Ende Januar 2026 hat der Autor Friedrich Kalpenstein den Regionalkrimi „Prost, auf die Fischer“ gemeinsam mit dem Verlag M herausgebracht. Das Cover passt gut in die Reihe, zur Geschichte und in das Genre. Es ist der 12. Teil der beliebten Prost-Reihe. Er kann ohne Vorkenntnisse gelesen werden. Mit Vorkenntnissen macht es mehr Spaß,
Mit viel Vorfreude habe ich auf diesen Regionalkrimi gewartet, denn ich habe schon einige Erzählungen aus der Prost-Reihe gelesen. Kaum habe ich das Buch in der Hand, da starte ich neugierig in die Lektüre.
Hauptkommissar Tischler und seine Kollegen sind auf einem Betriebsausflug am Frillensee. Doch statt den Ausflug zu genießen, entdecken sie einen toten Fischer in einem Fischernetz. Das war´s dann mit der Gaudi. Schnell finden sie heraus, dass der Fischer nicht sonderlich beliebt unter seinen Kollegen war und auch sonst nur wenig Freunde hatte.

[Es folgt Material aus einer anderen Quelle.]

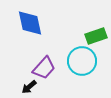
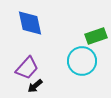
purple trapezoid: moved 17 px left
black arrow: moved 6 px right, 1 px up
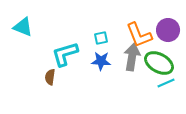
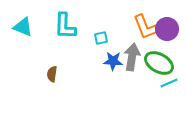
purple circle: moved 1 px left, 1 px up
orange L-shape: moved 7 px right, 8 px up
cyan L-shape: moved 28 px up; rotated 72 degrees counterclockwise
blue star: moved 12 px right
brown semicircle: moved 2 px right, 3 px up
cyan line: moved 3 px right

Mit viel Wortwitz und einer gesunden Portion Humor führt der Autor Friedrich Kalpenstein seine Leser an der Seite von Tischler und Fink durch seinen Kriminalroman. Seinen Schreibstil möchte ich als modern, leicht und locker bezeichnen. Seine Figuren, allen voran Tischler und Fink, sind mit vielen Feinheiten ausgezeichnet. Sie kommen sympathisch und authentisch beim Lesen an. In diesem Teil tut sich einiges im beschaulichen Brunngries. Es gibt eine entscheidende Veränderung im Privatleben von Tischler. Nori konzentriert sich gemeinsam mit Tereza mehr auf ihr neues Handtaschenhobby, so dass Horst-Erich eine Aushilfe namens Uschi eingestellt hat. Der eigentliche Krimi ist durchgehend spannend. Lange habe ich keine gute Idee, wer denn den toten Fischer auf dem Gewissen hat. Am Ende löst der Autor sauber auf und meine Fragen sind beantwortet.
Alles in allem hat Friedrich Kalpenstein mit „Prost, auf die Fischer“ einen Kriminalroman auf den Büchermarkt gebracht, den es sich zu lesen lohnt. Wer Lust auf einen gelungenen Regionalkrimi hat und auch mal lachen mag, der ist hier richtig. Von mir bekommt der Autor 5 verdiente Lesesterne und eine klare Leseempfehlung.